As most of you know, though, I hate one set of neighbors and I’m sure they’d be the first to point a fat finger in my direction and shout, “right back atcha”.  The problem really boils down to us not meeting their ideal neighbor standards.  Like the time we let our dog bark, because dogs bark and they had to scream over the fence that the police might be called or the time when our crepe myrtle had a wandering branch they had to lop off before it dangled over their yard or when our yard’s grass was too high on the side of our house that faced theirs, so they were compelled to mow it, or the time that there was a tendril of grass that went over our driveway and they were forced to call the HOA so a warning could be issued.  (I’m not exaggerating there – it was literally ONE tendril of grass.) On two occasions we even had our dog in our yard on a leash when their unleashed kick-me poodle charged over snarling and snapping.  I mean, what the heck were we thinking having Sam in the front?  That was a favorite moment – Sam was cowering behind my legs and the woman stomped over to seize her delightful little ball of snarling joy and demanded to know what Sam had done to provoke the dog from our porch.  I think it’s called “breathing” – sorry about that.

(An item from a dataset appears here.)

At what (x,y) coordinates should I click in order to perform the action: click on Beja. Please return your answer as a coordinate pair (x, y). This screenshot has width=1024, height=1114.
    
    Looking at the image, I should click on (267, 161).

A few months ago we received an anonymous note stating a fence post was broken.  We own the fence that is shared and it’s our responsibility to fix it.  Unfortunately, we had some major things happening at the time and we have not been in a position to fix the fence.  That’s not a great excuse, but it explains why it didn’t look as lovely as it could.  On a plus side, it was still standing, but at about an 85⁰ angle instead of the more lovely 90⁰.  We were (and still are) waiting for financial things to straighten themselves out before we could look into attacking the fence.

I wasn’t aware of that note until Saturday when Jay said I needed to watch Sam in the backyard because our neighbors had busted down the fence.  What?  Other than the anonymous note, there was no further communication about the fence – no note on the door, no drop-by to inform us that they were about to tear down that section.  Granted we live so very far that it’s difficult to walk the whole 100 feet to the door, but still it would have been nice for the self-righteous bitch to meander over – maybe leave another anonymous “Hey Neighbor” note.

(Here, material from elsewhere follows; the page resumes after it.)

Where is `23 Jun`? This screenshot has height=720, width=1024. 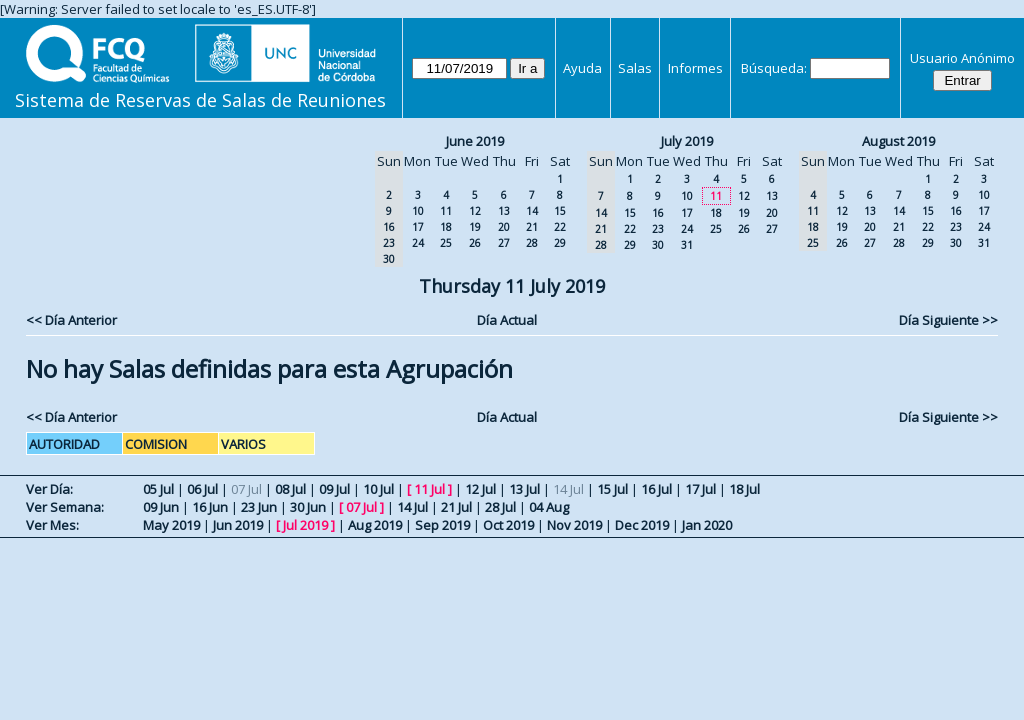 23 Jun is located at coordinates (259, 507).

So, this entire weekend, I’ve had to endure seeing them sitting in our yard resetting posts and finally getting that one section of fence erected.  We would have helped or even chipped in for the costs, but no one told us it was happening.  Jay joked about calling the police and having them arrested for trespassing.  I was debating whether I could do hard time – thankfully, I’m too big of a sissy to hang with Big Bertha and I don’t trust they have an orange jumpsuit in my size.   Although, them leaving the discarded fence boards strewn about in our yard is pushing me over the edge.  How bad would the sentencing be for a first time offense when I’ve been an upstanding member of the community? (Mental note: must do more community work.)

You know, the first time I met the wife when she was gossiping about everyone on our street, she said that they were considering moving in six years (of course, the people behind her were driving down the property value of her house so they wouldn’t get an ideal price on their house).  Well, we’re moving into year six now.  Let’s all say a silent prayer that the housing market improves so they can escape their horrible neighbors.